Su qmail, almeno se non è cambiato dall'ultima volta che l'ho usato, bisognava addirittura patchare il queue manager.

Insomma, Postfix ti dà tutto quello che ti dà qmail, ma in modo molto più semplice e immediato.

Il tutto, ovviamente, IMHO.

Per quanto riguarda la tua esigenza specifica, non l'ho mai fatto direttamente, ma con un paio di Postfix si dovrebbe riuscire a farlo usando la direttiva permit_mx_backup su quello che gira sul firewall.

----------

## Sasdo

ciao, sfrutto questo topic per porre una domandina inerente.... (anche io al momento vorrei fare un serverino di posta)
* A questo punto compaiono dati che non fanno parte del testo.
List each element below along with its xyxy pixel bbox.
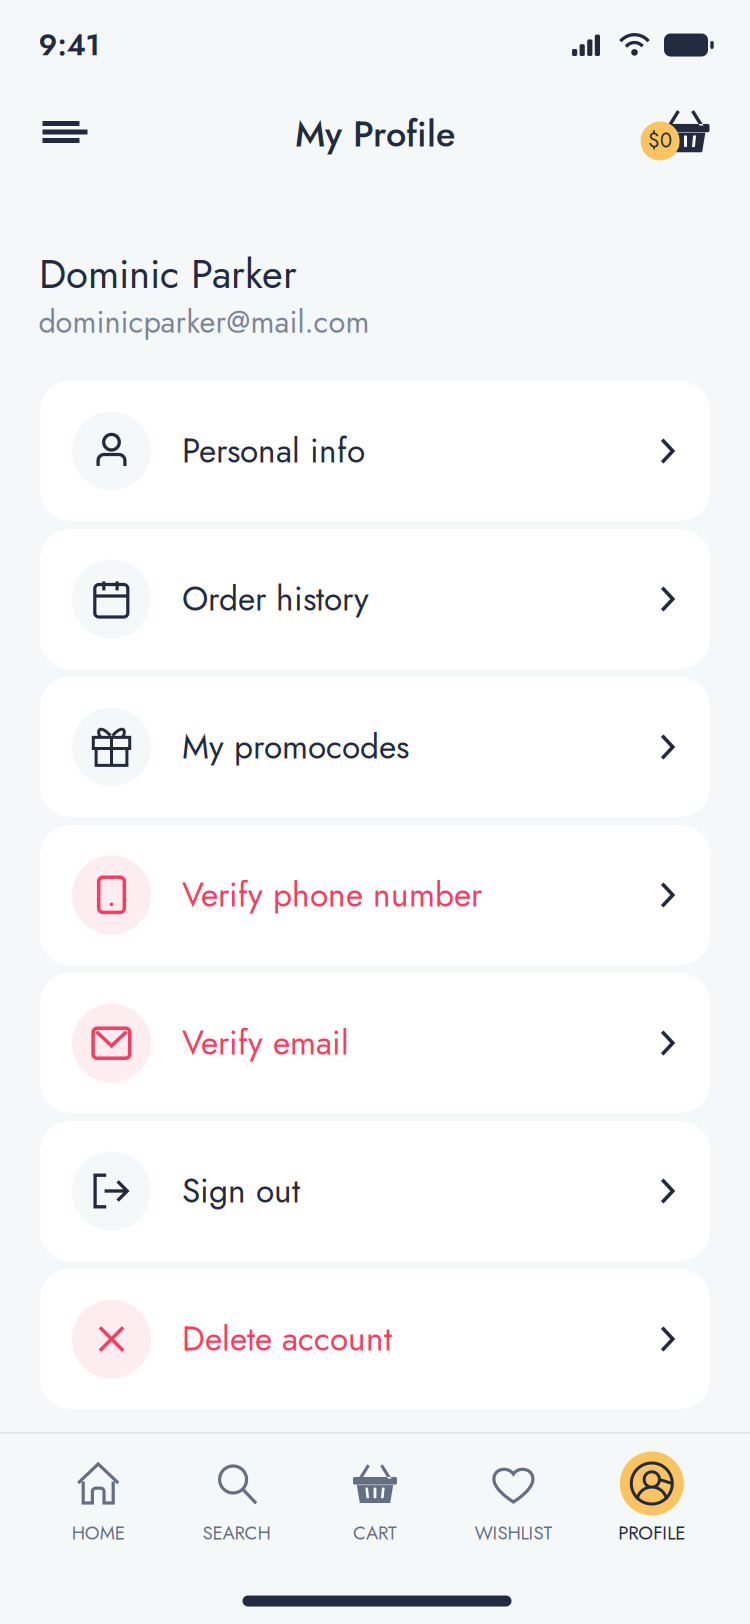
staticText: Order history (182, 575, 369, 623)
button[interactable]: Delete account (40, 1269, 710, 1409)
button[interactable]: Sign out (40, 1121, 710, 1261)
button[interactable]: Cart, $0 (620, 103, 710, 159)
button[interactable]: PROFILE (583, 1452, 721, 1546)
staticText: $0 (648, 126, 672, 155)
staticText: WISHLIST (474, 1520, 552, 1546)
button[interactable]: CART (306, 1452, 444, 1546)
button[interactable]: Menu (30, 101, 100, 163)
staticText: HOME (72, 1520, 125, 1546)
button[interactable]: My Profile (250, 106, 500, 162)
staticText: My Profile (295, 108, 455, 160)
button[interactable]: Personal info (40, 381, 710, 521)
button[interactable]: Verify phone number (40, 825, 710, 965)
button[interactable]: HOME (29, 1452, 167, 1546)
staticText: Verify email (182, 1019, 349, 1067)
staticText: dominicparker@mail.com (38, 300, 370, 344)
staticText: CART (353, 1520, 397, 1546)
button[interactable]: Order history (40, 529, 710, 669)
staticText: Dominic Parker (39, 245, 297, 303)
button[interactable]: My promocodes (40, 677, 710, 817)
button[interactable]: SEARCH (167, 1452, 306, 1546)
staticText: 9:41 (38, 24, 100, 66)
button[interactable]: Verify email (40, 973, 710, 1113)
staticText: Delete account (182, 1315, 392, 1363)
staticText: Verify phone number (182, 871, 482, 919)
staticText: My promocodes (182, 723, 409, 771)
staticText: SEARCH (203, 1520, 271, 1546)
staticText: Personal info (182, 427, 365, 475)
button[interactable]: WISHLIST (444, 1452, 583, 1546)
staticText: Sign out (182, 1167, 300, 1215)
staticText: PROFILE (618, 1520, 685, 1546)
la cosa dovrebbe essere questa:

sul medesimo pc:

- firewall

- router

- server posta

fino alle prime 2 lo è già grazie al vostro aiuto di un tot di tempo fa =)
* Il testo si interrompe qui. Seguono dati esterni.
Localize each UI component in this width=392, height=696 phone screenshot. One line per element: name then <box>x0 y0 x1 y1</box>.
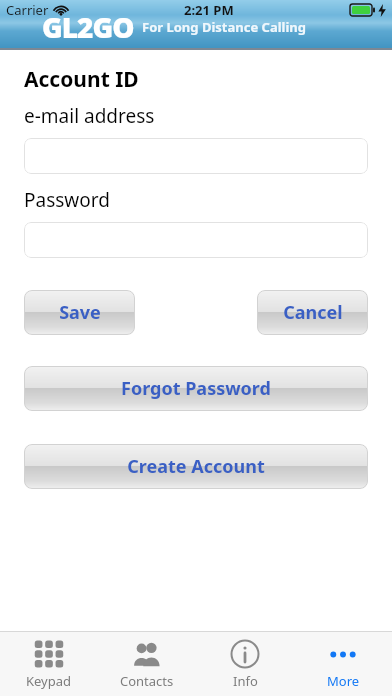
staticText: Carrier <box>6 1 49 19</box>
staticText: Contacts <box>120 672 174 690</box>
button[interactable]: Save <box>24 290 135 335</box>
staticText: e-mail address <box>24 103 155 129</box>
button[interactable]: Create Account <box>24 444 368 489</box>
button[interactable] <box>24 222 368 258</box>
staticText: GL2GO <box>42 8 134 46</box>
button[interactable]: Keypad <box>0 632 98 696</box>
staticText: Save <box>59 300 101 325</box>
button[interactable]: Contacts <box>98 632 196 696</box>
button[interactable]: Forgot Password <box>24 366 368 411</box>
button[interactable]: More <box>294 632 392 696</box>
staticText: Password <box>24 187 110 213</box>
staticText: Forgot Password <box>121 376 271 401</box>
button[interactable] <box>24 138 368 174</box>
staticText: Account ID <box>24 65 139 94</box>
button[interactable]: Info <box>196 632 294 696</box>
staticText: Create Account <box>127 454 265 479</box>
staticText: Cancel <box>283 300 343 325</box>
staticText: 2:21 PM <box>184 1 234 19</box>
staticText: Keypad <box>26 672 72 690</box>
staticText: Info <box>233 672 258 690</box>
staticText: For Long Distance Calling <box>142 18 306 36</box>
staticText: More <box>327 672 360 690</box>
button[interactable]: Cancel <box>257 290 368 335</box>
per l'ultima ho pensato di fare una partizione in fat32-16 per poterla usare in condivisione con le altre macchine windows che andrebbero a leggere la posta lì scaricata.

Così facendo mi basta qualcosa tipo fetchmail e clamav?

Altrimenti stavo pensando di orientarmi al Postfix grazie al post di Blue-Raven...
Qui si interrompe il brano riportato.